Why no force-push on rollback: once a commit reaches a shared remote, peers
and CI may have consumed it. The version-bump commit is harmless on its own —
without a tag it is not a release, no image is published for it, and the next
successful release supersedes it.

---

## 6. Smart rollback (`apiforge rollback`)

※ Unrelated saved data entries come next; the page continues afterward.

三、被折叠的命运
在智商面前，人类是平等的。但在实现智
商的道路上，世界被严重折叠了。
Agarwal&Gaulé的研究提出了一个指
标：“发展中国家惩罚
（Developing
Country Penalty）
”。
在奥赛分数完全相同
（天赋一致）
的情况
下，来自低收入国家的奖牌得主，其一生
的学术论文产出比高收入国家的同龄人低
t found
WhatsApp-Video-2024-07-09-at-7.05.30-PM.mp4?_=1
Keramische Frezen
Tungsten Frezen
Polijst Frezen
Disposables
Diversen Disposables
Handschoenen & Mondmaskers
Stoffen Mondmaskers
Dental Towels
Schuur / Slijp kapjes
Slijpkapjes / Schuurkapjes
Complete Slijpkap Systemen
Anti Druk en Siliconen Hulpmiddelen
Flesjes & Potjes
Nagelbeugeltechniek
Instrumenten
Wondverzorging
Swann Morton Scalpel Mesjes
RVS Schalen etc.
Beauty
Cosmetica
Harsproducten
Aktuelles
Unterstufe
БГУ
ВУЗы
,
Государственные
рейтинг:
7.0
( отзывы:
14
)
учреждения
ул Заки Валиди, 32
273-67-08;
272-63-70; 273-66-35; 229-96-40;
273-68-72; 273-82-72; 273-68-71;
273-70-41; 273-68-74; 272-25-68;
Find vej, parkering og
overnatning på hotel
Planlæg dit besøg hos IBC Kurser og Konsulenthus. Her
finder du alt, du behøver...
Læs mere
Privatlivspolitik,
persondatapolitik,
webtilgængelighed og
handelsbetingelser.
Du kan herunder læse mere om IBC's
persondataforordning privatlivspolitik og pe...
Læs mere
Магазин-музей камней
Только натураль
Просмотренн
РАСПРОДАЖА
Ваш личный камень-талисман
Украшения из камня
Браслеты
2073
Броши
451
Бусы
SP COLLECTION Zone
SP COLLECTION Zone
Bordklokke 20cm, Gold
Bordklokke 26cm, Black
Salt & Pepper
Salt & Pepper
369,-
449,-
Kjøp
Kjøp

Without `--to`, the target is auto-detected:

1. Read the **currently deployed version** from the Kubernetes deployment's
   image tag.
2. Candidates: successful, non-dry-run releases from the **audit history**
   (newest first); fall back to **semver git tags** when no history exists.
3. Pick the newest candidate **strictly older** than the deployed version.
4. Confirm (unless `--yes`), patch the deployment, wait for rollout, then
   **re-run the configured health check** — a rollback that leaves the
   service unhealthy exits non-zero.

`--dry-run` previews the decision without cluster access.

---

## 7. Reliability engineering

- **Timeouts** wrap every network-prone git operation (libgit2 calls run in
  blocking threads under `tokio::time::timeout`); fetch/push/operation
  budgets are configurable per project.
- **Retries with exponential backoff + jitter** wrap AWS, Kubernetes, and
  GitHub calls; error classifiers distinguish transient failures (throttling,
  5xx, timeouts) from permanent ones (auth, not-found) so the latter fail
  immediately.
- **Secret redaction** scrubs AWS account IDs/access keys/ARNs, GitHub
  tokens, URL tokens, and basic-auth credentials from every error path —
  including audit metadata and notification text.
- **Bounded audit storage**: sled DB capped at 10k records with pruning and
  compaction; writes are retried on transient I/O errors and flushed
  explicitly.
- **Env-var resolution at load time**: `${GITHUB_TOKEN}` style references in
  secret fields resolve when the config is read; a missing variable fails
  fast with its name.

---

## 8. UX details

- **Live spinners** (interactive terminals only) show the running step with
  streaming detail: Docker build output lines, `docker-push: tag 2/3`,
  `k8s-rollout: 4/5 replicas ready`, `health-check: attempt 3 (12s of 60s)`.
- **CI-safe degradation**: pipes and CI logs get the exact plain line format;
  no ANSI spinner frames ever leak.
- **Machine output**: `--output json` keeps stdout pure JSON (plan and
  progress go to stderr) — pipe straight into `jq`.
- **Guard rails**: dirty tree, wrong branch, ahead/behind remote, and
  duplicate tags are all blocked in preflight with precise messages.
- `apiforge doctor` checks tooling; `apiforge config validate --verbose`
  runs layered config diagnostics (file → TOML → schema → field semantics).

---

## 9. Language support

The version step reads/writes the native version file per ecosystem:

| Language | File | Mechanism |
|---|---|---|
| Rust | `Cargo.toml` | `toml_edit` (format-preserving) |
| Node | `package.json` | serde JSON (pretty, trailing newline) |
| Python | `pyproject.toml` | Poetry **and** PEP 621 layouts |
| Go | `version.go` / `go.mod` | `Version = "x"` var or comment fallback |
| Java | `pom.xml` | project-level `<version>` (skips `${properties}`) |

---

## 10. Quality gates

- 74 unit/integration tests (orchestrator rollback ordering, audit retention,
  retry edge cases, config env resolution, changelog ordering, rollback
  target selection, version file round-trips)
- End-to-end CLI matrix: 52 scenario tests across every command and flag,
  including failure paths, non-TTY hang checks, and JSON purity
- `clippy -D warnings`, rustfmt, `cargo audit` (documented transitive
  ignores), criterion benchmarks
- CI: test matrix on Linux/macOS/Windows × stable + MSRV 1.91.1; release
  workflow builds 5 targets and publishes to crates.io + GitHub Releases

---

## 11. Extending ApiForge

Adding a step:

1. Create a module under `src/steps/`.
2. Implement `Step` (name, description, validate, execute, dry_run, and
   rollback if the step mutates anything).
3. Register it in `src/steps/mod.rs` and wire it into the pipeline in
   `main.rs`.

The trait keeps concerns local: a step never needs to know about ordering,
rollback sequencing, output rendering, or audit recording.